The trial court entered judgment in favor of defendants dismissing all claims in the complaint, except for the claim of waste related to the compensation paid to Hahofer under the consulting agreements. The court found that plaintiffs had failed to rebut the presumption under the business judgment rule that the Board's decisions were informed, and in good faith.
Plaintiffs argue that they presented sufficient evidence to rebut the presumption justifying the Board's actions under the business judgment rule with respect to the following three specific incidents: (1) the amount of Celentano's compensation; (2) the allocations under the Equity Plan as to Celentano and the directors; and (3) the retirement plan, as applied to the Board of Directors. In their view, they presented sufficient evidence to shift the burden to defendants to establish that the transactions in question were intrinsically fair. Plaintiffs also contend that the trial court erroneously applied the business judgment rule to the Board's actions, because the challenged decisions involved self-interested directors who breached their duty of care, and otherwise engaged in unconscionable business practices.

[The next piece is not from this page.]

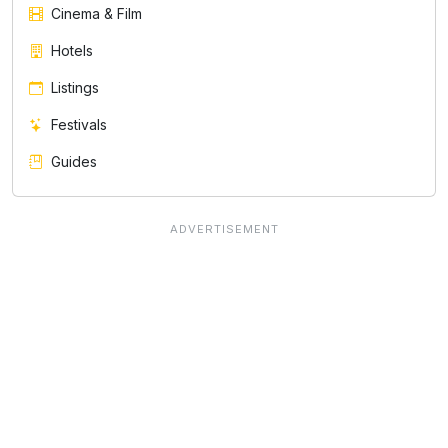
Cinema & Film
Hotels
Listings
Festivals
Guides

Before we address the merits of plaintiffs' arguments, we will first set out our standard of review. On appeal from a judgment entered in a non-jury case, the trial court's findings will not be disturbed unless "'they are so wholly insupportable as to result in a denial of justice.'" Rova Farms Resort, Inc. v. Investors Ins. Co. of Am., 65 N.J. 474, 483-84 (1974) (quoting Greenfield v. Dusseault, 60 N.J. Super. 436, 444 (App. Div. 1960), aff'd o.b. 33 N.J. 78 (1960)); Jacobs v. Walt Disney World, 309 N.J. Super. 443, 452 (App. Div. 1998). An appellate court will not disturb "the factual findings and legal conclusions of the trial judge unless . . . they are so manifestly unsupported by or inconsistent with the competent, relevant and reasonably credible evidence as to offend the interests of justice. . . ." Rova Farms, supra, 65 N.J. at 484 (quoting Fagliarone v. Twp. of N. Bergen, 78 N.J. Super. 154, 155 (App. Div. 1963)).
With these principles in mind, we reject defendant's arguments attacking the merits of defendants' actions. In the interest of clarity, we will address each argument separately.

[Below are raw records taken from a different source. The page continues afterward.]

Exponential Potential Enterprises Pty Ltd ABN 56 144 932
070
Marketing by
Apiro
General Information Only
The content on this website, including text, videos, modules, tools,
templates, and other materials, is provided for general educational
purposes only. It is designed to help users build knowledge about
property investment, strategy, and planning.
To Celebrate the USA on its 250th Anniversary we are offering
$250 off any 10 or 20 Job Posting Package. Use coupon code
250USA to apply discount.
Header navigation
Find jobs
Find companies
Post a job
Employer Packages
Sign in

New Jersey courts presume that a board of directors' decisions are proper and in the best interest of the corporation, unless the challenging shareholder(s) can show a breach of the board's fiduciary duties of care, loyalty, or good faith. See e.g., In re PSE&G S'holder Litig., 173 N.J. 258, 276-77 (2002); Maul v. Kirkman, 270 N.J. Super. 596, 614 (App. Div. 1994). See also In re Walt Disney Co. Derivative Litig., 906 A.2d 27, 52 (Del. Super. 2006) ("Our law presumes that in making a business decision the directors of a corporation acted on an informed basis, in good faith, and in the honest belief that the action taken was in the best interest of the company.") (internal quotation and citation omitted).*fn5
Under the business judgment rule, there is a rebuttable presumption that good faith decisions based on reasonable business knowledge by a board of directors are not actionable by those who have an interest in the business entity. PSE&G, supra, 173 N.J. at 276-77; Maul, supra, 270 N.J. Super. at 614. The rule "'protects a board of directors from being questioned or second-guessed on conduct of corporate affairs, except in instances of fraud, self-dealing, or unconscionable conduct.'"

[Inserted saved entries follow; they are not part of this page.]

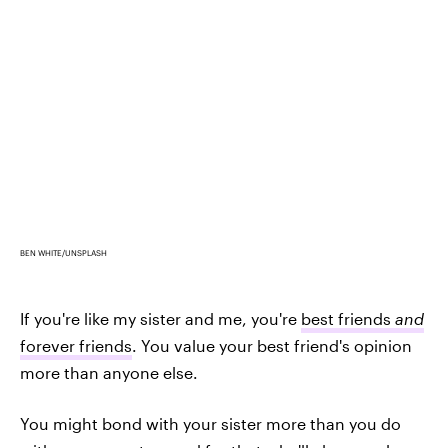
BEN WHITE/UNSPLASH
If you're like my sister and me, you're
best friends
and
forever friends
. You value your best friend's opinion
more than anyone else.
You might bond with your sister more than you do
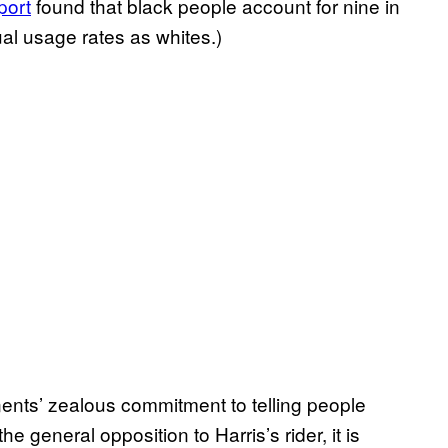
port
found that black people account for nine in
al usage rates as whites.)
ents’ zealous commitment to telling people
he general opposition to Harris’s rider, it is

PSE&G, supra, 173 N.J. at 276-77 (2002) (quoting Maul, supra, 270 N.J. Super. at 614); it "exists to promote and protect the full and free exercise of the power of management given to the directors." Maul, supra, 270 N.J. Super. at 614 (citing 3A William M. Fletcher, Fletcher Cyclopedia of Law of Private Corporations § 1039 at 45 (perm. ed. rev. vol. 1986)). Stated differently, "bad judgment, without bad faith, does not ordinarily make officers individually liable." Ibid.
The rule places the initial burden on the person challenging a corporate decision to demonstrate self-dealing on the part of the decision-maker(s), or any "other disabling factor." Ibid. If the challenger sustains that initial burden, then the "presumption of the rule is  rebutted, and the burden of proof shifts to the defendant or defendants to show that the transaction was, in fact, fair to the corporation." Stuart L. Pachman, Title 14A-Corporations at 228 (2000) (citing Maul, supra, 270 N.J. Super. at 614). See also Walt Disney, supra, 906 A.2d at 52 (If the business judgment rule is rebutted, "the burden then shifts to the director defendants to demonstrate that the challenged act or transaction was entirely fair to the corporation and its shareholders.")
With these legal principles as our guide, we now turn to plaintiffs' argument attacking Celentano's compensation. "[D]irectors have the power, authority and wide discretion to make decisions on executive compensation." Brehm v. Eisner, 746 A.2d 244, 262 (Del. Super. 2000). The business judgment rule's presumption of good faith and regularity carries particular force when the challenged decision concerns employee compensation. Eliasberg v. Standard Oil Co., 23 N.J. Super. 431, 440 (Ch. Div. 1952), aff'd, 12 N.J. 467 (1953).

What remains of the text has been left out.